As used in this report, the terms “we,” “us,” “our,” and “the Company” mean Model N, Inc. and its subsidiaries unless the context indicates otherwise.

Overview

We are a leading provider of cloud revenue management solutions for life sciences and high tech companies. Our software and business services help companies drive mission critical business processes such as pricing, quoting, contracting, regulatory compliance, rebates and incentives.
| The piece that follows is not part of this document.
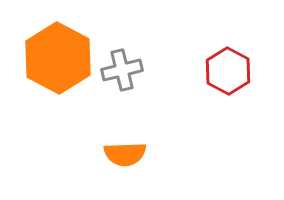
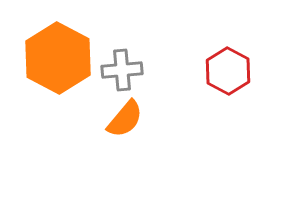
gray cross: rotated 9 degrees clockwise
orange semicircle: moved 35 px up; rotated 48 degrees counterclockwise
With deep industry expertise, Model N supports the complex business needs of the world’s leading brands in life sciences and high tech including Johnson & Johnson, AstraZeneca, Stryker, Seagate Technology, Broadcom and Microchip Technology.
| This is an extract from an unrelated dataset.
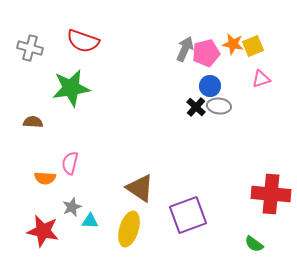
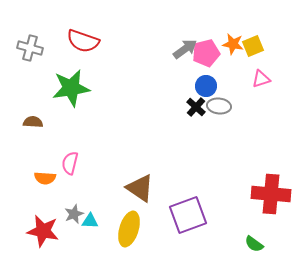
gray arrow: rotated 30 degrees clockwise
blue circle: moved 4 px left
gray star: moved 2 px right, 7 px down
Historically, companies tended to rely on a disjointed patchwork of manual processes, spreadsheets, point applications, and legacy systems to manage their revenue processes. These processes and systems operated in isolation from one another and were labor intensive, error prone, inflexible, and costly, often resulting in missed revenue opportunities, suboptimal margins, incentive overpayments, and increased revenue compliance risk. Current industry trends, which include shortening product lifecycles, tightening compliance and regulatory controls, increasing channel complexity and growing volumes of transactional data, are causing these outdated processes and legacy systems to become increasingly ineffective.
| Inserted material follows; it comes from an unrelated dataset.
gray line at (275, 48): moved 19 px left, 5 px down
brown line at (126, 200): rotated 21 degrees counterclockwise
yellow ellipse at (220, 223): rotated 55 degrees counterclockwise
Our expertise in cloud-based revenue management solutions, combined with our knowledge of the life sciences and high tech industries, has enabled us to develop software designed to meet the unique, strategic needs of these industries, such as managed care and government pricing for life sciences companies and channel incentives management for high tech companies. Model N Revenue Cloud transforms the revenue lifecycle into a strategic, end-to-end process aligned across the enterprise. Our industry specific solution suites – Revenue Cloud for Life Sciences and Revenue Cloud for High Tech – offer a range of solutions from individual products to complete product suites.

Pending Merger

On April 7, 2024, we entered into an Agreement and Plan of Merger Agreement (the “Merger Agreement”) with Mountain Parent, LLC, a Delaware limited liability company (“Parent”), and Mountain Merger Sub, Inc., a Delaware corporation and a wholly owned subsidiary of Parent (“Merger Sub”). The Merger Agreement provides that, upon the terms and subject to the satisfaction or waiver (if waiver is permitted by applicable law) of the conditions set forth therein, Merger Sub will merge with and into Model N, with Model N continuing as the surviving corporation and a wholly owned subsidiary of Parent. Parent and Merger Sub are each affiliates of Vista Equity Partners. Pursuant to the terms of the Merger Agreement, at the effective time of the Merger, and as a result of the Merger, each share of our common stock issued and outstanding immediately prior to the effective time (but excluding any cancelled shares and any dissenting shares) shall be cancelled and extinguished and automatically converted into and shall thereafter represent the right to receive an amount in cash equal to
21

$30.00 per share, payable to the holder thereof, without interest and less any applicable withholding of taxes, in accordance with the Merger Agreement.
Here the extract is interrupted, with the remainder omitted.